As the Tsunami of COVID cases in the Indian subcontinent shows signs of finally receding, what used to be a painful routine for many US residents of Indian origin like me, has thankfully become less common. We aren’t spending long hours every night checking on loved ones on WhatsApp, or calling family members in India, scrambling to coordinate oxygen procurement, medication or hospital beds for extended families, friends or acquaintances. I would worry about my parents, who live in India and are in their 70s, fearing that one of these nights, maybe I might receive a call that I dread. I had difficulty reconciling with the fact that survival and outcomes post hospitalization are based on the assumption that access to medical care was not an uncertainty, as it had become for many people in India. We still go over extreme rituals of non-pharmaceutical interventions, including likening using a mask like an undergarment- taking it off only in privacy of seclusion.
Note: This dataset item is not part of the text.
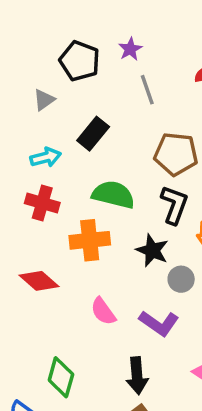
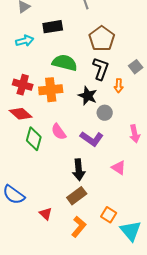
black rectangle: (93, 134) -> (53, 27), turned 42
brown pentagon: (176, 154) -> (102, 39), turned 30
red cross: (42, 203) -> (23, 85), moved
green diamond: (61, 377) -> (34, 139), moved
We try to estimate exposure based on who was around who else, for how long, how close, hoping details are not lost in translation. I sigh sometimes, aware that the virus is unforgiving, and I may be clutching at straws. I would feel helpless in my inability to influence things, insulated myself in a cocoon, vaccinated, surrounded by things resuming to normalcy. My 80 year old father himself, received his vaccine 3 months after I did, due to shortages in India.
I am aware that the privilege of knowing physician colleagues would have assured reasonably good care for my parents in another time. The severe shortage of acute medical care on ground made me feel more deeply aware of what a disadvantage the common folk of meagre means in India face. The reason this pandemic has become such a pestilence is because it has exposed deeply pervasive inadequacies and inequities of healthcare system in India.
The moral test for a government is how the country treats its most vulnerable. The underprivileged in India seek healthcare primarily through government run hospitals, and cannot access care in more expensive private hospitals. These facilities are chronically underfunded, plagued by poor staffing and lack of supplies and infrastructure. Yet the smartest medical students and residents train at these institutions. The National Health protection scheme seems to be focused on supporting care in private medical facilities. In India, access to care in private sector does not necessarily result in better care for a large majority of rural and urban Indian people .
India spends a mere 1% of its GDP on healthcare expenditure. The domestic government health expenditure per capita is $74 in India at PPP, and India has 0.53 beds per 1000 people. Reports at different times estimate that there are around 80,000–100,000 ICU beds and approximately half that number of ventilators in the country. With the current number of COVID infections, a simple back of the envelope calculation shows that even if a fraction of those infections ends up needing intensive care, the country is in no position to provide the level of care they need. The healthcare system was clearly duct taped and arthritic even before the pandemic. The pandemic has just pulled the plug on whatever threads were holding this creaky system together. The truth has been staring at us, but we had chosen to look away. I looked away when as an ICU registrar I was tasked with triaging ventilators in a large municipal hospital in Mumbai during a post monsoon leptospirosis epidemic. I felt thoroughly exposed as inadequate in making such vital go/no-go decisions, and the experience left me hollowed out at an emotional level. I looked away when I was unable to resuscitate a stuporous young male with cerebral malaria who coded waiting outside the CT scanner because the bulb on the only laryngoscope for a medical ward with 50+ patients did not work, while people hurried along the crowded hospital corridor during evening visiting hour. We all looked away when we were given the task of treating an unending line of patients who came in during the monsoon admission surge, willfully accepting to lay on floor beds, with family members holding an IV set when poles ran out and even bagging their intubated family member when ventilators were unavailable. How did I, and other people, allow ourselves to be desensitized to such a travesty, when we were exposed to this all along?
Resident doctors who provide most of the clinical care at government run medical college hospitals. They are often re overworked, underpaid and face enormous stressors including inhumane working hours, and patient caseloads. What I chose to accept during this period when I was a resident was that submissiveness to adverse circumstances helps disconnect from the stress of the immediate situation. Over time this becomes an ingrained habit- if we cannot change things, we become used to it.
The dramatic scenes of patients dying due to lack of oxygen remind us that there is an Infection Fatality Rate with oxygen and one without oxygen for COVID. What we have witnessed in this period of oxygen shortage is a grotesque natural course of illness revelation with system too paralyzed or dysfunctional to be able to grapple with what it was dealt with. The visuals of helpless family members and medical staff trying to do what they can, remind me however that we have been there, in smaller measures in the past.
Pandemics hold up a mirror to human beings to show who we really are. They are inflection points to reset our trajectories. Inaction at this time is accession. While the pandemic surge numbers show signs of initial decline, this is not a time to introspect deeply, and to organize and plan for the future. As physicians we need to use our position to voice our concerns, to advocate for our patients and to pressure governments to invest more into healthcare, including critical access to the most vulnerable.